#乳がん
【承認】エンハーツ、ホルモン受容体陽性HER2低発現または超低発現の手術不能又は再発乳がんの治療薬として承認を取得/オンコロ
・HER2陰性のみの対象から”低発現”も対象になった意義は大→対象者増
・低発現でも一貫した有効性を示している
https://oncolo.jp/news/250827ra02
【記事の概要(所要1分)】
8月25日、第一三共の抗HER2抗体薬物複合体エンハーツ(トラスツズマブ デルクステカン)が、日本で「ホルモン受容体(HR)陽性かつHER2低発現/超低発現の手術不能・再発乳がん(化学療法未治療)」に承認されました。これまで“HER2陰性”に一括りにされ、抗HER2療法の対象外だった多くの患者さんの中から、HER2がごく少量でも発現する層(低発現~“超低”発現)を治療対象として救い上げる点が最大の意義です。日本でこの層に対する抗HER2療法が承認されるのは初めてで、治療選択の地図が塗り替わります。

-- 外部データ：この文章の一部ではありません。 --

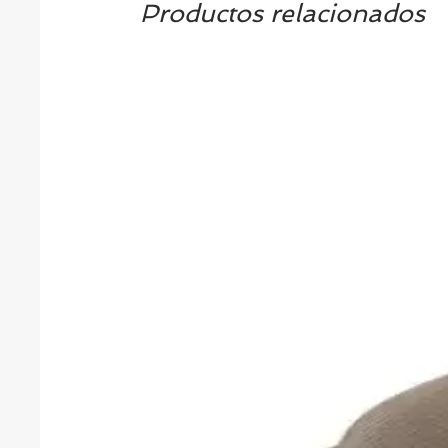
Productos relacionados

根拠は国際第3相DESTINY-Breast06試験。主要評価項目で、エンハーツは標準的な化学療法に比べ無増悪生存期間(PFS)を13.2か月 vs 8.1か月へと延長し、病勢進行・死亡リスクを約38%低減しました。超低発現でも一貫した有効性が示されています。一方、全生存期間(OS)は追跡継続中で、確定的な結論はこれからです。
安全性では間質性肺疾患に注意が必要です。咳・息切れ・発熱などの初期サインで早期対応(休薬・治療)が重要とされています。
患者さんへの実務ポイントは3つ。
①病理検査でHER2低発現/超低発現の再評価が可能か主治医に相談する
②エンハーツの適用可否とベネフィットとリスクを個別に検討する
③ILD対策を含むモニタリング体制を確認する
初回化学療法へ進む前の“強い一手”が増えたことで、HR陽性・HER2陰性と告げられた多くの患者さんには新しい希望と言えます。